• What to produce: Copy each line below that includes "Круизы".

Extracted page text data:
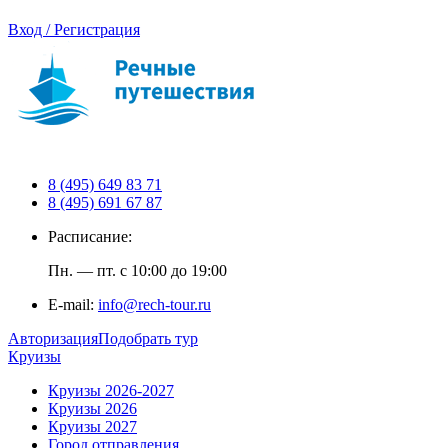
Вход / Регистрация
8 (495) 649 83 71
8 (495) 691 67 87
Расписание:
Пн. — пт. с 10:00 до 19:00
E-mail:
info@rech-tour.ru
Авторизация
Подобрать тур
Круизы
Круизы 2026-2027
Круизы 2026
Круизы 2027
Город отправления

• Your response:
Круизы
Круизы 2026-2027
Круизы 2026
Круизы 2027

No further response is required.